Giuseppe Conte difende la gestione della pandemia, sottolineando la necessità dello stato di emergenza e la legittimità delle misure adottate.
Giuseppe Conte, leader del Movimento 5 Stelle, ha difeso durante l’audizione davanti alla Commissione Covid la gestione della pandemia, sottolineando che lo stato di emergenza fu necessario e non costituì una dittatura. L’ex premier ha ribadito che le misure adottate furono legittime e necessarie per salvaguardare la salute pubblica e mantenere l’ordine sociale. L’audizione si è svolta a Palazzo San Macuto, dove Conte ha anche depositato un verbale anonimo ricevuto in forma anonima, che riguarda la consegna di mascherine da parte della società JC Electronics Italia. Conte ha sottolineato che il verbale non contiene mascherine con efficacia filtrante, e ha espresso preoccupazione per l’uso di 100 milioni di euro per tali prodotti.
Legittimità delle misure e Dpcm
Conte ha spiegato che la strategia normativa si basò su tre pilastri: ordinanze del ministro della Salute, decreti legge e Dpcm. Ha sottolineato che i Dpcm offrirono un ampio spazio di tutela per i cittadini, che potevano impugnarli davanti al TAR. “I decreti legge hanno fornito la cornice di legittimità delle singole misure inserite nei Dpcm”, ha ricordato, sottolineando che il vaglio da parte dei singoli era molto mediato. L’ex premier ha anche spiegato che il decreto legge è adottato dal Cdm, mentre l’iter procedimentale dei Dpcm è molto più articolato, con il coinvolgimento delle Regioni e dei Comuni.
Relazione con le autonomie territoriali
Conte ha parlato del rapporto con le autonomie territoriali, sottolineando che la scelta di non adottare il potere sostitutivo dello Stato fu una scelta politica. “Abbiamo preferito coltivare un costante dialogo con le autorità territoriali”, ha detto, ricordando che ci furono momenti critici e difficoltà, ma la collaborazione fu sempre intenzionale. Ha avvertito che se fosse andata a uno scontro con i territori, le conseguenze sarebbero state gravi.
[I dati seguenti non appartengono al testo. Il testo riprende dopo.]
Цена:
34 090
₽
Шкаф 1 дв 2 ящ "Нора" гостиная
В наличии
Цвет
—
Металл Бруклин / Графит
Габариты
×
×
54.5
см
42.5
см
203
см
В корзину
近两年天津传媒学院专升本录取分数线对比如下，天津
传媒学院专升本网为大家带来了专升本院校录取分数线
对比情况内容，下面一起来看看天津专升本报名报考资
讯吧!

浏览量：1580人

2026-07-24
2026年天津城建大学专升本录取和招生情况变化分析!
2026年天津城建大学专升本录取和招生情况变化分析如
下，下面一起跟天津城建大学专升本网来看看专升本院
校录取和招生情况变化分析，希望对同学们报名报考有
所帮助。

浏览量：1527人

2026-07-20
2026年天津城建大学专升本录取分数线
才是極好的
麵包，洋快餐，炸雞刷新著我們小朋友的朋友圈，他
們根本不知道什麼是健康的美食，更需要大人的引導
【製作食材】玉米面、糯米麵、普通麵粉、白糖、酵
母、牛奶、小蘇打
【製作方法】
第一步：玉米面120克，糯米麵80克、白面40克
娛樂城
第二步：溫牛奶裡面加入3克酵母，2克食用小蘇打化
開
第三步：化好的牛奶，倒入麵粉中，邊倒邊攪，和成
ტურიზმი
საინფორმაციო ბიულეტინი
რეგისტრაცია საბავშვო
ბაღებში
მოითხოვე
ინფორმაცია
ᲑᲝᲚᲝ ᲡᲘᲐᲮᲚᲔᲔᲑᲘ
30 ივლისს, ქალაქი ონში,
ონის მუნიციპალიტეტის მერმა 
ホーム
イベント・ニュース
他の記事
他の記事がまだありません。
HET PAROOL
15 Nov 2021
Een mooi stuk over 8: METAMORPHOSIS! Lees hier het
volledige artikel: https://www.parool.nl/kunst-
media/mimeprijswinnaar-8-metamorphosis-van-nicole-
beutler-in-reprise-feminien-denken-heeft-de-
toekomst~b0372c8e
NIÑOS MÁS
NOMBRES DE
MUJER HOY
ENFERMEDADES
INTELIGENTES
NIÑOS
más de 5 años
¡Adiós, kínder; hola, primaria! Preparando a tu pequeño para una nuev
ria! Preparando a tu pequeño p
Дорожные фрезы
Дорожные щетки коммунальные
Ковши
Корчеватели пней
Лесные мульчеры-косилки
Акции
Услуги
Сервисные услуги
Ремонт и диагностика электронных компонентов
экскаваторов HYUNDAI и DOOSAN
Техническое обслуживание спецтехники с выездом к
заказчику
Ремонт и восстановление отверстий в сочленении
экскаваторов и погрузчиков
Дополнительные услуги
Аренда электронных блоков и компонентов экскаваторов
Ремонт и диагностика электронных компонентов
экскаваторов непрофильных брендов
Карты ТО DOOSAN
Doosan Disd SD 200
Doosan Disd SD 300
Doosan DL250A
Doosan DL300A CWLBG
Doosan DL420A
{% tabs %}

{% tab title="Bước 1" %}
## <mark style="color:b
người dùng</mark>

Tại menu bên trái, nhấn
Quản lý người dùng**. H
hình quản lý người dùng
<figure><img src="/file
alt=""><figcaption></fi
Conte ha anche criticato la Commissione, definendola “un plotone d’esecuzione nei miei confronti e come gabbia a protezione degli amministratori locali di certi partiti”. Ha rammaricato che la commissione avrebbe potuto lavorare in un clima diverso, e ha avvertito che non permetterà a nessuno di gettare ombre sulla gestione della pandemia. “Potete scavare quanto volete, ma non troverete mai qualcosa di illecito per quel che mi riguarda”, ha detto, sottolineando che comportamenti illeciti non ci sono mai stati.
Durante la crisi pandemica, ha aggiunto, “ho svolto il mio compito come la Costituzione impone, con disciplina e per onore”. Ha anche ricordato che lo stato di emergenza fu una misura legittima, non una dittatura, e che fu necessario per attivare tutte le procedure per gestire l’emergenza. “Non c’era una norma costituzionale, Sabino Cassese evocò una svolta autoritaria come in Ungheria, ma lo stato d’emergenza era legittimo perché un’emergenza c’era”, ha concluso.